Marijuana for medical uses was legalized in 2014. Marijuana for recreational use is illegal. In 1976 the possession of 42.5 grams or less was decriminalized to a petty misdemeanor.
There are twelve federally-recognized tribes in Minnesota. The DOJ marijuana policy on tribal reservations applies to these Minnesota tribes. Each is federally recognized as sovereign by the Bureau of Indian Affairs in the U.S. Interior Department.
For a complete list of Minnesota tribes and their locations, see our page about Minnesota Tribes.
Minnesota tribes recognize the challenges and business opportunities of the cannabis industry, and some are waiting for more information and legal clarity from the federal government.
August 21, 2017
White Earth Reservation is growing hemp in northwestern Minnesota. The tribe has invested $100,000 to grow five varieties of hemp.
As the crop size increases the tribe plans to purchase an industrial press to produce hemp oil.
Feb 8, 2015
The Tribal Council or the Red Lake Nation voted this week to conduct a feasibility study on the cannabis industry. The Red Lake reservation is very large with more than 1,200 square miles.
U.S. Department of Justice announced last year that tribes are free to grow and sell marijuana on their reservations.
"They are their own jurisdiction and they can control what they do on their own land," said Assistant Health Commissioner Manny Munson-Regala of the Minnesota Medical Cannabis Program.

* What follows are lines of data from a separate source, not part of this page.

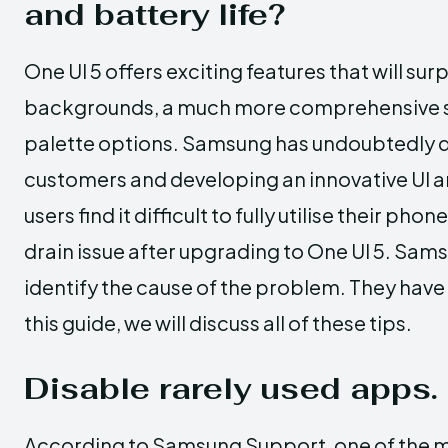
and battery life?
One UI 5 offers exciting features that will surp
backgrounds, a much more comprehensive se
palette options. Samsung has undoubtedly do
customers and developing an innovative UI 
users find it difficult to fully utilise their p
drain issue after upgrading to One UI 5. Sam
identify the cause of the problem. They have a
this guide, we will discuss all of these tips.
Disable rarely used apps.
According to Samsung Support, one of the mos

"Whatever we do, it will be done very carefully," Red Lake Chairman Darrell Seki Sr. announced
July 5, 2020
Red Lake Nation became the first tribe in Minnesota to approve a medical marijuana referendum. In May members of the tribe voted 80% in favor of the referendum that approves the production, regulation and distribution of medical marijuana.
March 3, 2020
Courtesy of Lakeland PBS
Last month the Red Lake Tribal Council considered a proposal to legalize the production and distribution of medical marijuana on the Red Lake Reservation, and passed a resolution giving Red Lake Nation members the opportunity to vote on the proposal.
The decision about whether or not to legalize medical marijuana will be made by tribal members in a May 20 election.